De vez em quando aparecia um ou outro que descia para a cidade e trazia noticia. Passava por aqui e falava: “a noticia é tal coisa, a noticia é isso”. Ficávamos sabendo através deles que iam para a cidade. Isso acontecia porque o rio é um só, que liga o município de Jordão às diversas aldeias do Rio Jordão. O município de Jordão fica localizado entre o Rio Jordão e o Rio Tarauacá. O Rio Jordão tem 34 aldeias, e foram abertas mais duas novas recentemente. A aldeia Chico Curumim, onde nasci e onde minha família mora, é a vigésima oitava aldeia. Então, as pessoas que vinham de uma aldeia mais acima e iam para a cidade, quando voltavam para a sua aldeia, passavam as novidades para outras aldeias que encontravam no caminho. E assim foi indo. Agora, as aldeias estão voltando as suas rotinas, já voltando ao funcionamento normal, com os trabalhos na comunidade, trabalhos no roçado.

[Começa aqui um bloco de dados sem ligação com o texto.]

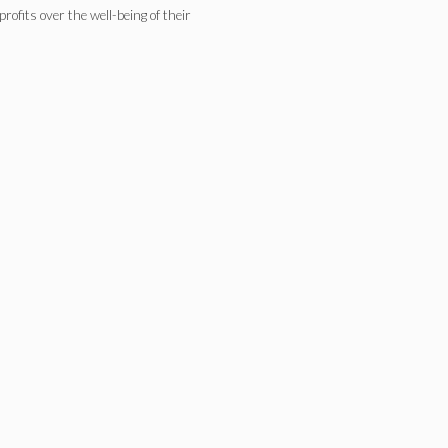
rofits over the well-being of their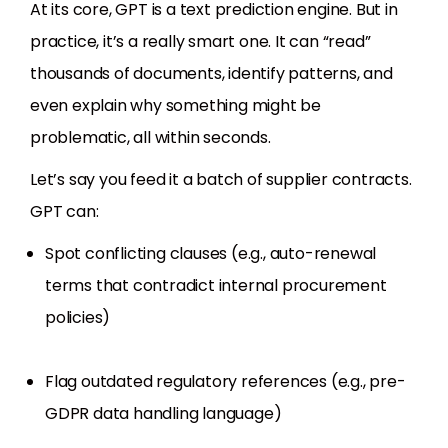
At its core, GPT is a text prediction engine. But in
practice, it’s a really smart one. It can “read”
thousands of documents, identify patterns, and
even explain why something might be
problematic, all within seconds.
Let’s say you feed it a batch of supplier contracts.
GPT can:
Spot conflicting clauses (e.g., auto-renewal
terms that contradict internal procurement
policies)
Flag outdated regulatory references (e.g., pre-
GDPR data handling language)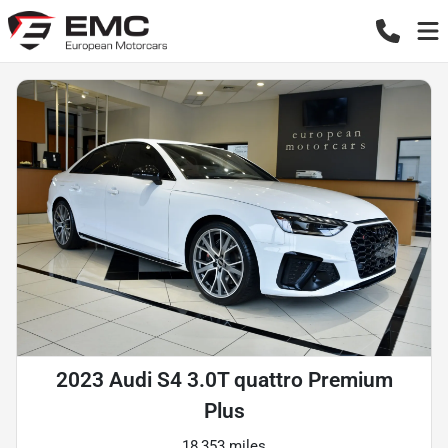
2023 Audi S4 3.0T quattro Premium
Plus
18,353 miles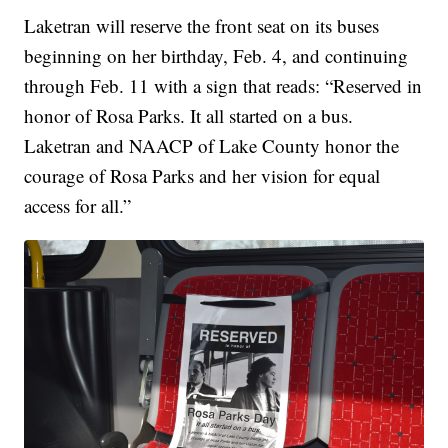
Laketran will reserve the front seat on its buses
beginning on her birthday, Feb. 4, and continuing
through Feb. 11 with a sign that reads: “Reserved in
honor of Rosa Parks. It all started on a bus.
Laketran and NAACP of Lake County honor the
courage of Rosa Parks and her vision for equal
access for all.”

Está indo aos poucos, mas está indo…
*Colaboração de Daniel Revillion Dinato e Luiza Dias Flores
Pandemias na Amazônia é um mapeamento colaborativo das narrativas e relatos sobre os modos de pensamentos e as estratégias dos povos indígenas e comunidades tradicionais em torno das crises epidêmicas e ambientais na Amazônia.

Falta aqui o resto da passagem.